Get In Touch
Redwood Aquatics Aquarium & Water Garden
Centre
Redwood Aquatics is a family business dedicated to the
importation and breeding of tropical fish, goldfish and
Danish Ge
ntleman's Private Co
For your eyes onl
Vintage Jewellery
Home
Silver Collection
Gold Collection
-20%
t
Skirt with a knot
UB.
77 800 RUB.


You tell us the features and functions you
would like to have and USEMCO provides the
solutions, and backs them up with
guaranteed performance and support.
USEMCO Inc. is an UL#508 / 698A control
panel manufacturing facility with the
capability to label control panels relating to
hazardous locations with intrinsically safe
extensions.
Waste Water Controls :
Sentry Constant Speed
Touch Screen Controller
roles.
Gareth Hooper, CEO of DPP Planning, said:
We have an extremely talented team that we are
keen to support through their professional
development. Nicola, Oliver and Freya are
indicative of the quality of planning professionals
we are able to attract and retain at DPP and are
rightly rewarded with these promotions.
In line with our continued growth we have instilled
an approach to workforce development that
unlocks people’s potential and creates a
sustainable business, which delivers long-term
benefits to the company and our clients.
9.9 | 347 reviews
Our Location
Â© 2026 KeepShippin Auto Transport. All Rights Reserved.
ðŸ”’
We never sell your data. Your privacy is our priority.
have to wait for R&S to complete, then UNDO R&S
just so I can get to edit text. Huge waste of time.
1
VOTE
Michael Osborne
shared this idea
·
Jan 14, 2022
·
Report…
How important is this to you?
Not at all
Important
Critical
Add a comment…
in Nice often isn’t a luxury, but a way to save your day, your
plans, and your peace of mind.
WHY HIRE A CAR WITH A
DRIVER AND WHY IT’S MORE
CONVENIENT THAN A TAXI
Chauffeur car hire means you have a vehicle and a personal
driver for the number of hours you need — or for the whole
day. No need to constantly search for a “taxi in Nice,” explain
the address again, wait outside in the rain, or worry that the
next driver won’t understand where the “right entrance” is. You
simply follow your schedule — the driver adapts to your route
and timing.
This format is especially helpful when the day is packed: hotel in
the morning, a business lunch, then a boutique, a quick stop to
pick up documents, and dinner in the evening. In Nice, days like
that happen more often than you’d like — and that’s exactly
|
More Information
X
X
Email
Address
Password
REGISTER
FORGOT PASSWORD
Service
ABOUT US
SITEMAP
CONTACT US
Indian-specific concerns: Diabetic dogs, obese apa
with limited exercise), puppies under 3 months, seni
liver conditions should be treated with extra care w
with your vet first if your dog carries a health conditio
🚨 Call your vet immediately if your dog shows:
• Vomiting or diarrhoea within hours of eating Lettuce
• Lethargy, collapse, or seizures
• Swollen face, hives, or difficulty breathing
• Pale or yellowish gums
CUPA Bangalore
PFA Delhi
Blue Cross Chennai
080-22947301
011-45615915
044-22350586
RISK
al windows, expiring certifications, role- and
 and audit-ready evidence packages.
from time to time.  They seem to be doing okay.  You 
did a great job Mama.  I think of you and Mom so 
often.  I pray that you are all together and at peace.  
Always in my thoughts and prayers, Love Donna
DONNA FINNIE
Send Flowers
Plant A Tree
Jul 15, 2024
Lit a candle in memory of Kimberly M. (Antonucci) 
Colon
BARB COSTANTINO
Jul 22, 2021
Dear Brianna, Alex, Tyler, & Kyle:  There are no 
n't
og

Task directions. Whenever the string "like" shows up in a line of the entries, copy that line.

Exercise answer.
would like to have and USEMCO provides the
pick up documents, and dinner in the evening. In Nice, days like
that happen more often than you’d like — and that’s exactly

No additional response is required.